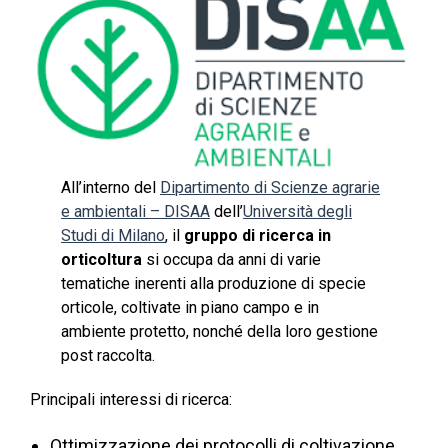
All’interno del
Dipartimento di Scienze agrarie
e ambientali – DISAA
dell’
Università degli
Studi di Milano
, il
gruppo di ricerca in
orticoltura
si occupa da anni di varie
tematiche inerenti alla produzione di specie
orticole, coltivate in piano campo e in
ambiente protetto, nonché della loro gestione
post raccolta.
Principali interessi di ricerca:
Ottimizzazione dei protocolli di coltivazione,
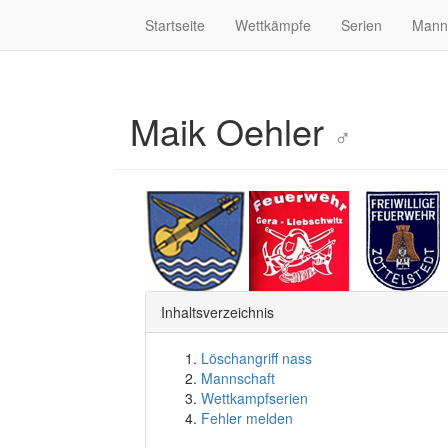
Startseite
Wettkämpfe
Serien
Mann
Maik Oehler
♂
Inhaltsverzeichnis
Löschangriff nass
Mannschaft
Wettkampfserien
Fehler melden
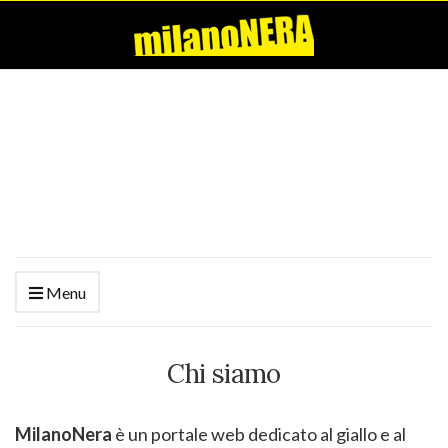
Menu
Chi siamo
MilanoNera
è un portale web dedicato al giallo e al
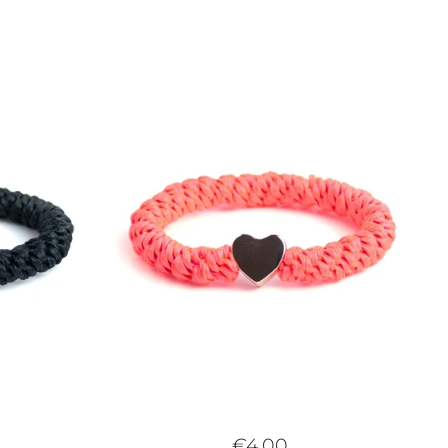
€4,00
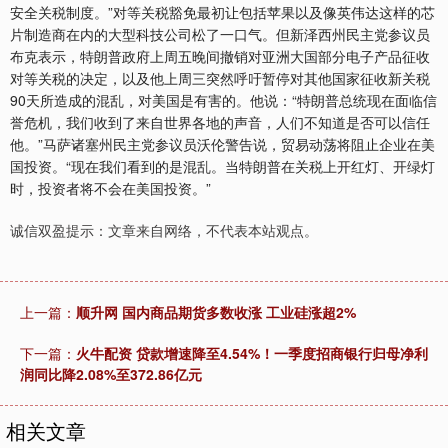
安全关税制度。”对等关税豁免最初让包括苹果以及像英伟达这样的芯
片制造商在内的大型科技公司松了一口气。但新泽西州民主党参议员
布克表示，特朗普政府上周五晚间撤销对亚洲大国部分电子产品征收
对等关税的决定，以及他上周三突然呼吁暂停对其他国家征收新关税
90天所造成的混乱，对美国是有害的。他说：“特朗普总统现在面临信
誉危机，我们收到了来自世界各地的声音，人们不知道是否可以信任
他。”马萨诸塞州民主党参议员沃伦警告说，贸易动荡将阻止企业在美
国投资。“现在我们看到的是混乱。当特朗普在关税上开红灯、开绿灯
时，投资者将不会在美国投资。”
诚信双盈提示：文章来自网络，不代表本站观点。
上一篇：
顺升网 国内商品期货多数收涨 工业硅涨超2%
下一篇：
火牛配资 贷款增速降至4.54%！一季度招商银行归母净利
润同比降2.08%至372.86亿元
相关文章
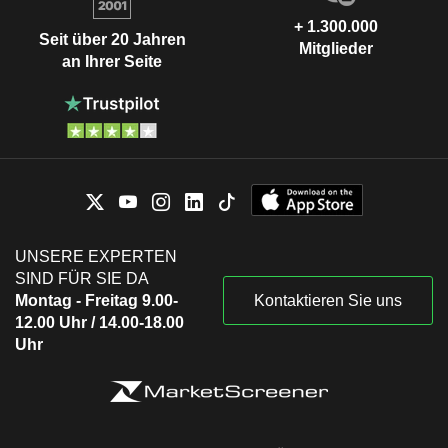
+ 1.300.000
Seit über 20 Jahren
Mitglieder
an Ihrer Seite
UNSERE EXPERTEN
SIND FÜR SIE DA
Montag - Freitag 9.00-
Kontaktieren Sie uns
12.00 Uhr / 14.00-18.00
Uhr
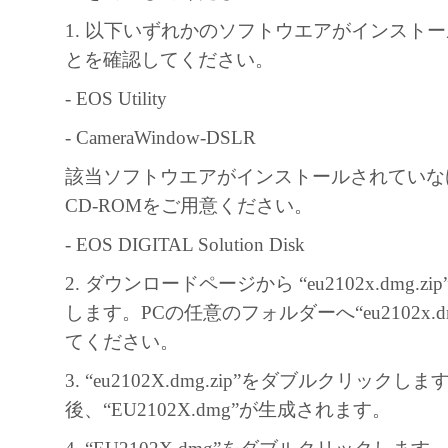
と、その他本ソフトウェアに関していか
1. 以下いずれかのソフトウエアがインスト
しません。
とを確認してください。
キヤノン、キヤノンマーケティングジャ
よびキヤノンのライセンサーは、本ソフ
- EOS Utility
に付随または関連して生ずる直接的また
- CameraWindow-DSLR
失、損害等について、いかなる場合にお
該当ソフトウエアがインストールされていな
任を負いません。
CD-ROMをご用意ください。
ユーザーは、日本国政府または該当国の
許可等を得ることなしに、本ソフトウェ
- EOS DIGITAL Solution Disk
一部を、直接または間接に輸出してはな
2. ダウンロードページから “eu2102x.dmg.z
します。PCの任意のフォルダーへ“eu2102x.dm
てください。
3. “eu2102X.dmg.zip”をダブルクリックし
後、“EU2102X.dmg”が生成されます。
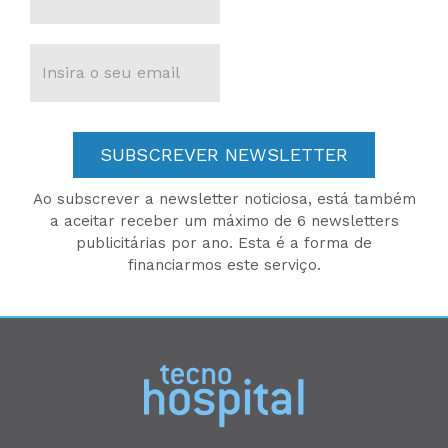
SUBSCREVER NEWSLETTER
Ao subscrever a newsletter noticiosa, está também
a aceitar receber um máximo de 6 newsletters
publicitárias por ano. Esta é a forma de
financiarmos este serviço.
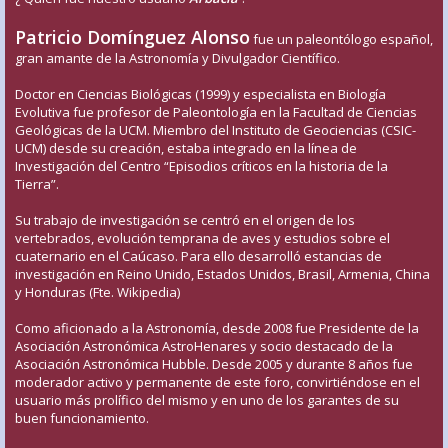
Patricio Domínguez Alonso
fue un paleontólogo español,
gran amante de la Astronomía y Divulgador Científico.
Doctor en Ciencias Biológicas (1999) y especialista en Biología
Evolutiva fue profesor de Paleontología en la Facultad de Ciencias
Geológicas de la UCM. Miembro del Instituto de Geociencias (CSIC-
UCM) desde su creación, estaba integrado en la línea de
Investigación del Centro “Episodios críticos en la historia de la
Tierra”.
Su trabajo de investigación se centró en el origen de los
vertebrados, evolución temprana de aves y estudios sobre el
cuaternario en el Caúcaso. Para ello desarrolló estancias de
investigación en Reino Unido, Estados Unidos, Brasil, Armenia, China
y Honduras (Fte. Wikipedia)
Como aficionado a la Astronomía, desde 2008 fue Presidente de la
Asociación Astronómica AstroHenares y socio destacado de la
Asociación Astronómica Hubble. Desde 2005 y durante 8 años fue
moderador activo y permanente de este foro, convirtiéndose en el
usuario más prolífico del mismo y en uno de los garantes de su
buen funcionamiento.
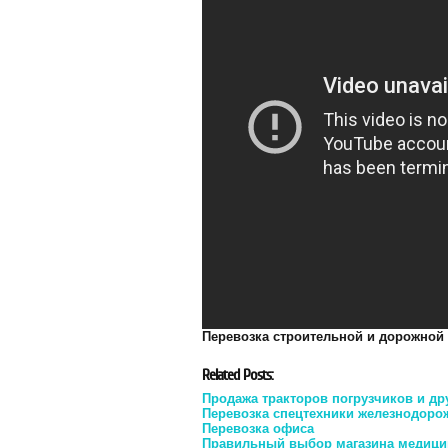
Перевозка строительной и дорожной
Related Posts:
Продажа тракторов погрузчиков и др
Перевозка спецтехники железнодоро
Перевозка офиса
Правильный выбор магазина медици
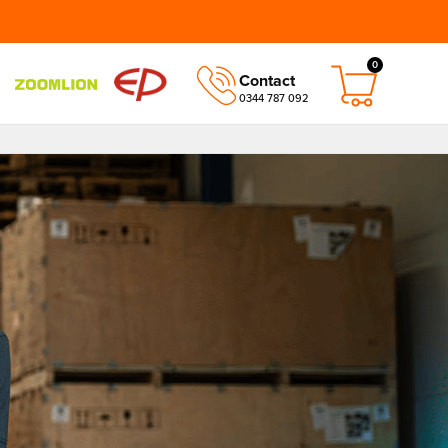
0
Contact
0344 787 092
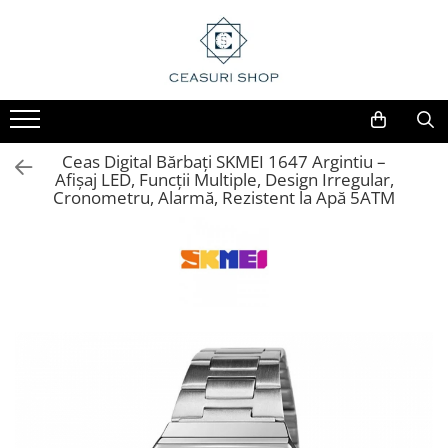
Ceas Digital Bărbați SKMEI 1647 Argintiu –
Afișaj LED, Funcții Multiple, Design Irregular,
Cronometru, Alarmă, Rezistent la Apă 5ATM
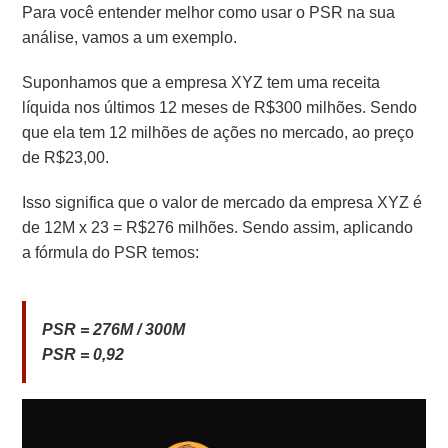
Para você entender melhor como usar o PSR na sua
análise, vamos a um exemplo.
Suponhamos que a empresa XYZ tem uma receita
líquida nos últimos 12 meses de R$300 milhões. Sendo
que ela tem 12 milhões de ações no mercado, ao preço
de R$23,00.
Isso significa que o valor de mercado da empresa XYZ é
de 12M x 23 = R$276 milhões. Sendo assim, aplicando
a fórmula do PSR temos:
PSR = 276M / 300M
PSR = 0,92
::::
ACTIVITY:
Your answer must contain the full data, repeated exactly, without pictures.

ANSWER SECTION:
All’interno del
Dipartimento di Scienze agrarie
e ambientali – DISAA
dell’
Università degli
Studi di Milano
, il
gruppo di ricerca in
orticoltura
si occupa da anni di varie
tematiche inerenti alla produzione di specie
orticole, coltivate in piano campo e in
ambiente protetto, nonché della loro gestione
post raccolta.
Principali interessi di ricerca:
Ottimizzazione dei protocolli di coltivazione,
Startseite
Wettkämpfe
Serien
Mann
Maik Oehler
♂
Inhaltsverzeichnis
Löschangriff nass
Mannschaft
Wettkampfserien
Fehler melden
Menu
Chi siamo
MilanoNera
è un portale web dedicato al giallo e al
€4,00
安全关税制度。”对等关税豁免最初让包括苹果以及像英伟达这样的芯
片制造商在内的大型科技公司松了一口气。但新泽西州民主党参议员
布克表示，特朗普政府上周五晚间撤销对亚洲大国部分电子产品征收
对等关税的决定，以及他上周三突然呼吁暂停对其他国家征收新关税
90天所造成的混乱，对美国是有害的。他说：“特朗普总统现在面临信
誉危机，我们收到了来自世界各地的声音，人们不知道是否可以信任
他。”马萨诸塞州民主党参议员沃伦警告说，贸易动荡将阻止企业在美
国投资。“现在我们看到的是混乱。当特朗普在关税上开红灯、开绿灯
时，投资者将不会在美国投资。”
诚信双盈提示：文章来自网络，不代表本站观点。
上一篇：
顺升网 国内商品期货多数收涨 工业硅涨超2%
下一篇：
火牛配资 贷款增速降至4.54%！一季度招商银行归母净利
润同比降2.08%至372.86亿元
相关文章
+ 1.300.000
Seit über 20 Jahren
Mitglieder
an Ihrer Seite
UNSERE EXPERTEN
SIND FÜR SIE DA
Montag - Freitag 9.00-
Kontaktieren Sie uns
12.00 Uhr / 14.00-18.00
Uhr
と、その他本ソフトウェアに関していか
1. 以下いずれかのソフトウエアがインスト
しません。
とを確認してください。
キヤノン、キヤノンマーケティングジャ
よびキヤノンのライセンサーは、本ソフ
- EOS Utility
に付随または関連して生ずる直接的また
- CameraWindow-DSLR
失、損害等について、いかなる場合にお
該当ソフトウエアがインストールされていな
任を負いません。
CD-ROMをご用意ください。
ユーザーは、日本国政府または該当国の
許可等を得ることなしに、本ソフトウェ
- EOS DIGITAL Solution Disk
一部を、直接または間接に輸出してはな
2. ダウンロードページから “eu2102x.dmg.z
します。PCの任意のフォルダーへ“eu2102x.dm
てください。
3. “eu2102X.dmg.zip”をダブルクリックし
後、“EU2102X.dmg”が生成されます。
SUBSCREVER NEWSLETTER
Ao subscrever a newsletter noticiosa, está também
a aceitar receber um máximo de 6 newsletters
publicitárias por ano. Esta é a forma de
financiarmos este serviço.
Patricio Domínguez Alonso
fue un paleontólogo español,
gran amante de la Astronomía y Divulgador Científico.
Doctor en Ciencias Biológicas (1999) y especialista en Biología
Evolutiva fue profesor de Paleontología en la Facultad de Ciencias
Geológicas de la UCM. Miembro del Instituto de Geociencias (CSIC-
UCM) desde su creación, estaba integrado en la línea de
Investigación del Centro “Episodios críticos en la historia de la
Tierra”.
Su trabajo de investigación se centró en el origen de los
vertebrados, evolución temprana de aves y estudios sobre el
cuaternario en el Caúcaso. Para ello desarrolló estancias de
investigación en Reino Unido, Estados Unidos, Brasil, Armenia, China
y Honduras (Fte. Wikipedia)
Como aficionado a la Astronomía, desde 2008 fue Presidente de la
Asociación Astronómica AstroHenares y socio destacado de la
Asociación Astronómica Hubble. Desde 2005 y durante 8 años fue
moderador activo y permanente de este foro, convirtiéndose en el
usuario más prolífico del mismo y en uno de los garantes de su
buen funcionamiento.
Перевозка строительной и дорожной
Related Posts:
Продажа тракторов погрузчиков и др
Перевозка спецтехники железнодоро
Перевозка офиса
Правильный выбор магазина медици
0
Contact
0344 787 092
Ceas Digital Bărbați SKMEI 1647 Argintiu –
Afișaj LED, Funcții Multiple, Design Irregular,
Cronometru, Alarmă, Rezistent la Apă 5ATM
Para você entender melhor como usar o PSR na sua
análise, vamos a um exemplo.
Suponhamos que a empresa XYZ tem uma receita
líquida nos últimos 12 meses de R$300 milhões. Sendo
que ela tem 12 milhões de ações no mercado, ao preço
de R$23,00.
Isso significa que o valor de mercado da empresa XYZ é
de 12M x 23 = R$276 milhões. Sendo assim, aplicando
a fórmula do PSR temos:
PSR = 276M / 300M
PSR = 0,92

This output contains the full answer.